● Task item
What lines of the data below hold "great"? Show them.

● Data
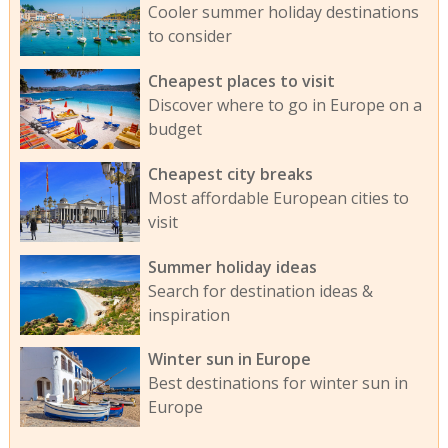
Cooler summer holiday destinations
to consider
Cheapest places to visit
Discover where to go in Europe on a
budget
Cheapest city breaks
Most affordable European cities to
visit
Summer holiday ideas
Search for destination ideas &
inspiration
Winter sun in Europe
Best destinations for winter sun in
Europe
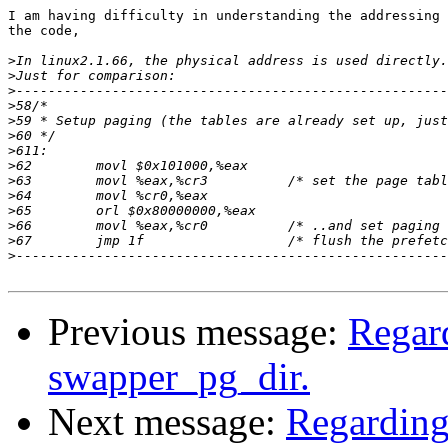
I am having difficulty in understanding the addressing 
the code,

>
>
>
>
>
>
>
>
>
>
>
>
>
>
Previous message:
Regar
swapper_pg_dir.
Next message:
Regarding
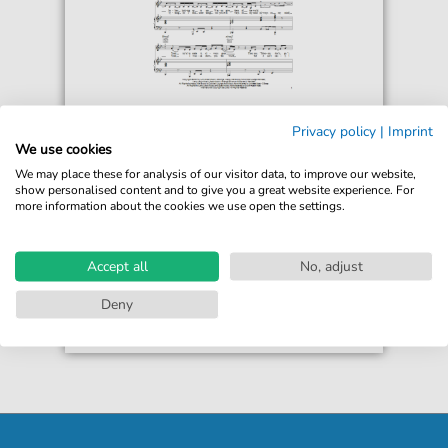
Macy Gray
Privacy policy
|
Imprint
What I Gotta Do
We use cookies
For: Piano, Vocal & Guitar Chords Right-Hand
We may place these for analysis of our visitor data, to improve our website,
Melody
show personalised content and to give you a great website experience. For
more information about the cookies we use open the settings.
€6.99*
Immediately available
print sheet music
Accept all
No, adjust
Accessible at any time
Deny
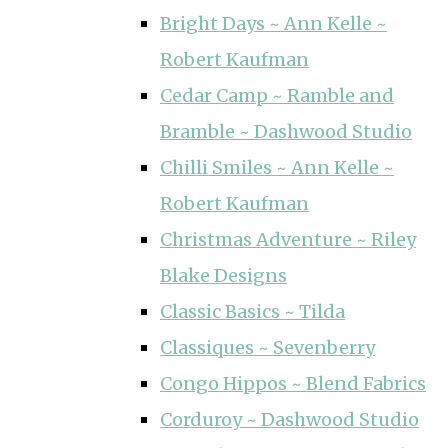
Bright Days ~ Ann Kelle ~
Robert Kaufman
Cedar Camp ~ Ramble and
Bramble ~ Dashwood Studio
Chilli Smiles ~ Ann Kelle ~
Robert Kaufman
Christmas Adventure ~ Riley
Blake Designs
Classic Basics ~ Tilda
Classiques ~ Sevenberry
Congo Hippos ~ Blend Fabrics
Corduroy ~ Dashwood Studio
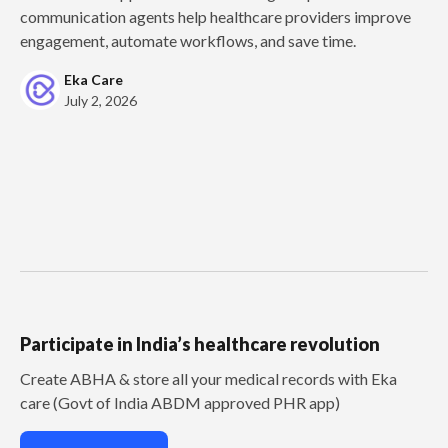
communication agents help healthcare providers improve
engagement, automate workflows, and save time.
Eka Care
July 2, 2026
Participate in India’s healthcare revolution
Create ABHA & store all your medical records with Eka
care (Govt of India ABDM approved PHR app)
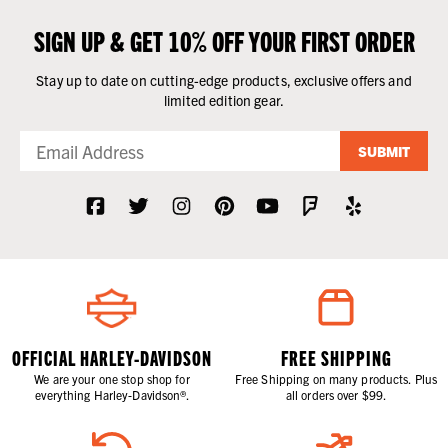
SIGN UP & GET 10% OFF YOUR FIRST ORDER
Stay up to date on cutting-edge products, exclusive offers and
limited edition gear.
SUBMIT
OFFICIAL HARLEY-DAVIDSON
FREE SHIPPING
We are your one stop shop for
Free Shipping on many products. Plus
everything Harley-Davidson®.
all orders over $99.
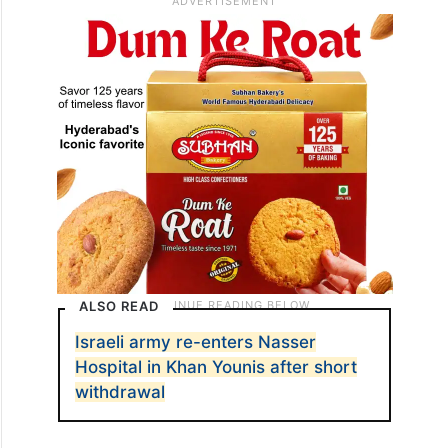
ALSO READ
Israeli army re-enters Nasser
Hospital in Khan Younis after short
withdrawal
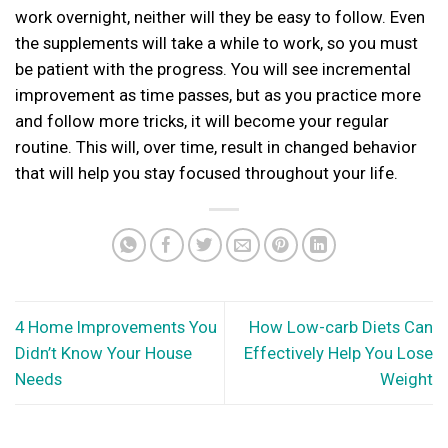
work overnight, neither will they be easy to follow. Even
the supplements will take a while to work, so you must
be patient with the progress. You will see incremental
improvement as time passes, but as you practice more
and follow more tricks, it will become your regular
routine. This will, over time, result in changed behavior
that will help you stay focused throughout your life.
4 Home Improvements You
How Low-carb Diets Can
Didn’t Know Your House
Effectively Help You Lose
Needs
Weight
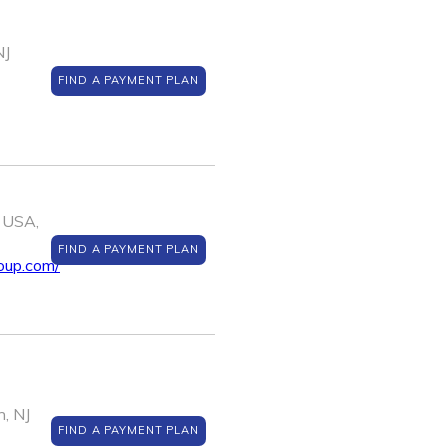
NJ
FIND A PAYMENT PLAN
 USA,
FIND A PAYMENT PLAN
oup.com/
, NJ
FIND A PAYMENT PLAN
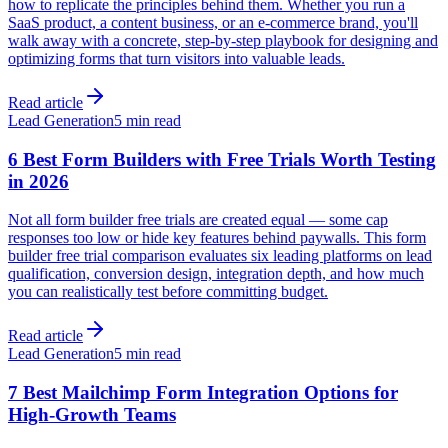
how to replicate the principles behind them. Whether you run a
SaaS product, a content business, or an e-commerce brand, you'll
walk away with a concrete, step-by-step playbook for designing and
optimizing forms that turn visitors into valuable leads.
Read article
Lead Generation
5 min read
6 Best Form Builders with Free Trials Worth Testing
in 2026
Not all form builder free trials are created equal — some cap
responses too low or hide key features behind paywalls. This form
builder free trial comparison evaluates six leading platforms on lead
qualification, conversion design, integration depth, and how much
you can realistically test before committing budget.
Read article
Lead Generation
5 min read
7 Best Mailchimp Form Integration Options for
High-Growth Teams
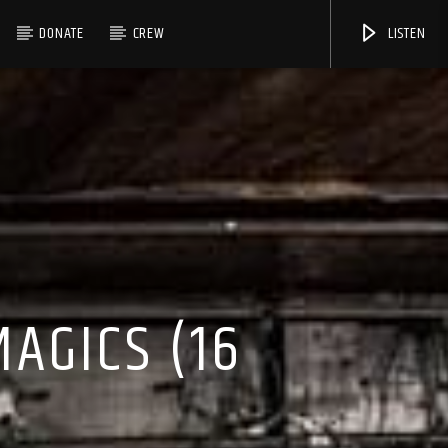
DONATE
CREW
LISTEN
AGICS (16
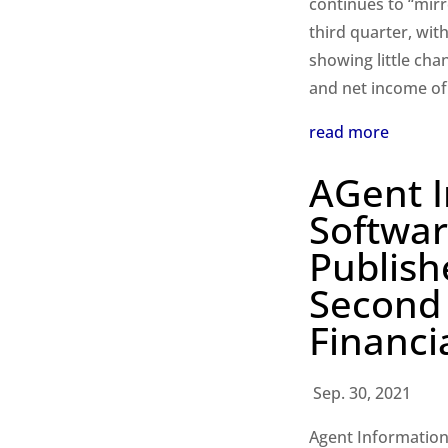
continues to “mirr
third quarter, wit
showing little cha
and net income of
read more
AGent 
Softwar
Publish
Second
Financi
Sep. 30, 2021
Agent Information 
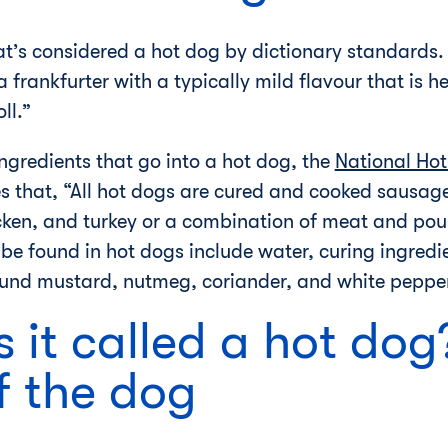
what’s considered a hot dog by dictionary standards
“a frankfurter with a typically mild flavour that is 
ll.”
ngredients that go into a hot dog, the
National Ho
 that, “All hot dogs are cured and cooked sausages
cken, and turkey or a combination of meat and poul
 be found in hot dogs include water, curing ingredie
round mustard, nutmeg, coriander, and white peppe
s it called a hot dog
f the dog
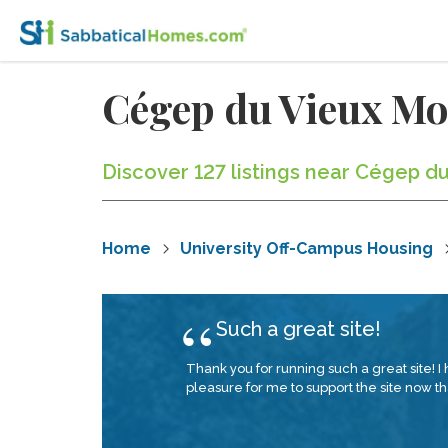
Cégep du Vieux M
Discover 127 listings near Cégep d
Home
University Off-Campus Housing
Such a great site!
Thank you for running such a great site! I 
pleasure for me to support the site now tha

● Your solution
show personalised content and to give you a great website experience. For
Such a great site!
Thank you for running such a great site! I 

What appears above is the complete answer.